Le note accarezzano l’anima allo stesso mondo in cui le onde lambiscono le coste e trascinano le barche. Ci si tuffa e ci si lascia trasportare dalle correnti musicali che si uniscono in un abbraccio interculturale e senza confini, dove si parla un universale e pacifico linguaggio musicale.

Il susseguirsi delle nove tracce è, dunque, un viaggio che fonde non solo le diverse sonorità mediterranee, ma anche l’antico e il nuovo, in una avvolgente e colorata tessitura narrante. Nascono così melodie “marine” uniche che, senza abbandonare echeggiamenti ancestrali e tradizionali, tra world music e ethno jazz, si aprono anche a interessanti sperimentazioni con rielaborazioni avveniristiche.

Bent El Rhia apre l’album. Il brano subito cattura trasportando in una atmosfera non solo molto raffinata, ma anche ricca di suggestioni. Il sax di La Neve s’intreccia con le corde di Mascio e insieme tessono narrazioni melodiche in un cocktail di sonorità mediterranee con uno sguardo volto al futuro.
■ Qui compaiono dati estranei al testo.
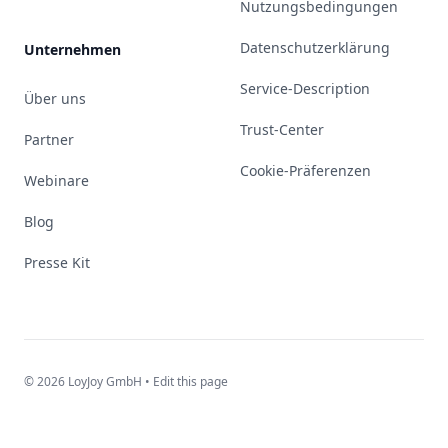
Nutzungsbedingungen
Datenschutzerklärung
Unternehmen
Service-Description
Über uns
Trust-Center
Partner
Cookie-Präferenzen
Webinare
Blog
Presse Kit
© 2026 LoyJoy GmbH •
Edit this page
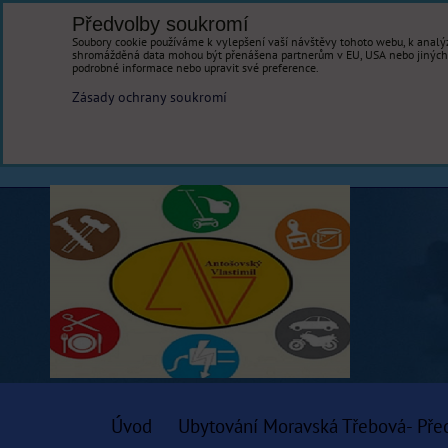
Předvolby soukromí
Soubory cookie používáme k vylepšení vaší návštěvy tohoto webu, k analýz
shromážděná data mohou být přenášena partnerům v EU, USA nebo jiných ze
podrobné informace nebo upravit své preference.
Zásady ochrany soukromí
Úvod
Ubytování Moravská Třebová- Pře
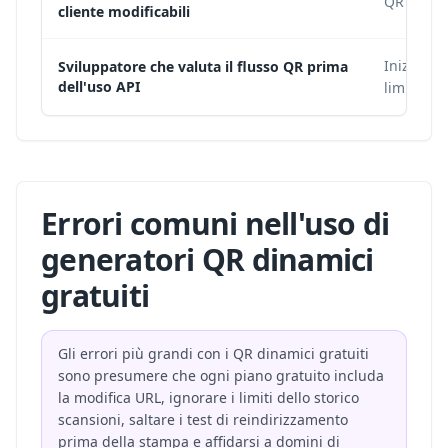
QR code 
cliente modificabili
Inizia con
Sviluppatore che valuta il flusso QR prima
dell'uso API
limiti lo 
Errori comuni nell'uso di
generatori QR dinamici
gratuiti
Gli errori più grandi con i QR dinamici gratuiti
sono presumere che ogni piano gratuito includa
la modifica URL, ignorare i limiti dello storico
scansioni, saltare i test di reindirizzamento
prima della stampa e affidarsi a domini di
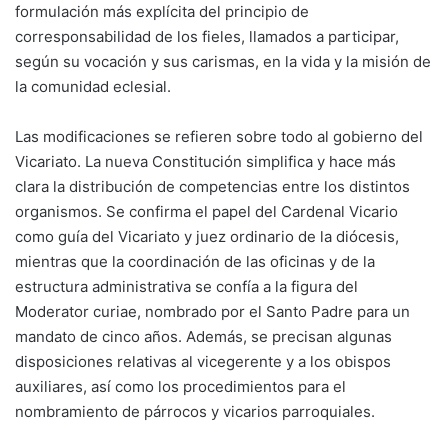
formulación más explícita del principio de
corresponsabilidad de los fieles, llamados a participar,
según su vocación y sus carismas, en la vida y la misión de
la comunidad eclesial.
Las modificaciones se refieren sobre todo al gobierno del
Vicariato. La nueva Constitución simplifica y hace más
clara la distribución de competencias entre los distintos
organismos. Se confirma el papel del Cardenal Vicario
como guía del Vicariato y juez ordinario de la diócesis,
mientras que la coordinación de las oficinas y de la
estructura administrativa se confía a la figura del
Moderator curiae, nombrado por el Santo Padre para un
mandato de cinco años. Además, se precisan algunas
disposiciones relativas al vicegerente y a los obispos
auxiliares, así como los procedimientos para el
nombramiento de párrocos y vicarios parroquiales.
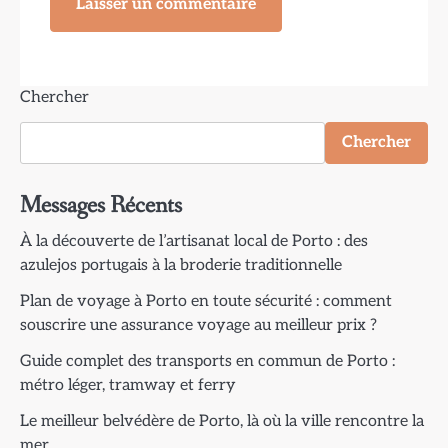
Chercher
Chercher
Messages Récents
À la découverte de l’artisanat local de Porto : des
azulejos portugais à la broderie traditionnelle
Plan de voyage à Porto en toute sécurité : comment
souscrire une assurance voyage au meilleur prix ?
Guide complet des transports en commun de Porto :
métro léger, tramway et ferry
Le meilleur belvédère de Porto, là où la ville rencontre la
mer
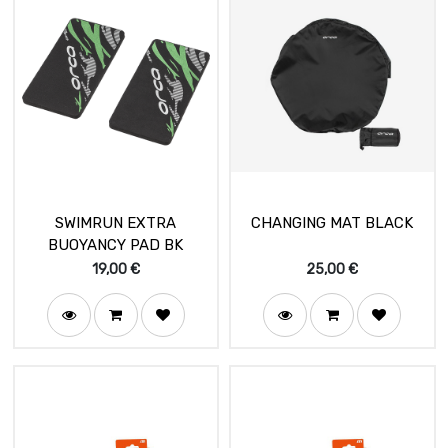
SWIMRUN EXTRA
CHANGING MAT BLACK
BUOYANCY PAD BK
19,00
€
25,00
€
Il brano successivo porta il nome dell’album, I thàlassa Mas. Presenta un ritmo condotto dalla chitarra su cui il suono caldo dello strumento a fiato fluisce tra freschi fraseggi e svolazzanti vibrazioni. Lo scorrere dei suoni che elaborano il tema in alcuni momenti presenta qualche risvolto rock con segmenti che richiamano al mondo arabo.

Spagnoleggiante si presenta Cano con virtuosismi crescenti che introducono un canto toccante con un alternanza di voci che, in un arabo sussurrato e di grande impatto, si uniscono ai suoni intramezzanti, arricchiti anche dalla Kora africana di Jali Babou Saho.

In Soul In September il sax fa il suo ingresso in modo quasi danzante e poi si espande in modo sinuoso e sensuale tra corde e percussioni verso la ricerca di suoni in uno sconfinato viaggio musicale arricchito da svariati effetti. Sognando Un’Altra Vita è la traccia successiva: sembra scandire il tempo che passa e si svolge in modo gradevole originando il tema che, coerentemente col titolo, crea suggestioni oniriche soprattutto quando subentra la voce di Esharif Ali Mhagag che sembra provenire da lontano per poi imporsi e diffondersi come uno strumento tra svariate improvvisazioni, mentre giungono anche le voci della natura e la risacca si mescola al vento rendendo il tutto molto suggestivo con la sensazione di sentire profumi e cogliere belle sensazioni. Vento da est cambia l’atmosfera. Su un costante ritmo vivace e saltellante, quasi un invito alla danza, i fraseggi del sax e le svisate della chitarra elaborano un tema brioso che si apre alla creatività e a immagini. Con Holy Woods e si torna al soft e un jazz raffinato e vellutato fa la sua comparsa. L’atmosfera soft prosegue con Neglia e Luna, dove il canto espressivo e in vernacolo di Fabiana Dota contribuisce a creare suggestioni in una sorta di struggente messaggio d’amore. Portrait d’Italiae, che conclude la sequenza dei brani, presenta una melodia che come un deja vù rimanda alla tradizione in una sorta di romantica storia come trovarsi tra i fotogrammi di un film.

Bella ed eloquente si presenta la cover dell’album realizzata da Tonino Ospedale: l’illustrazione di una sirena in procinto di suonare strumenti a fiato, circondata dal mare e da preziosi vasellami dell’antica Grecia.

Si tratta, dunque di un lavoro molto pregiato e di grande spessore culturale. Il talento, la creatività, il virtuosismo e la spiritualità lo caratterizzano. È disponibile sia in copia fisica che sulle piattaforme digitali.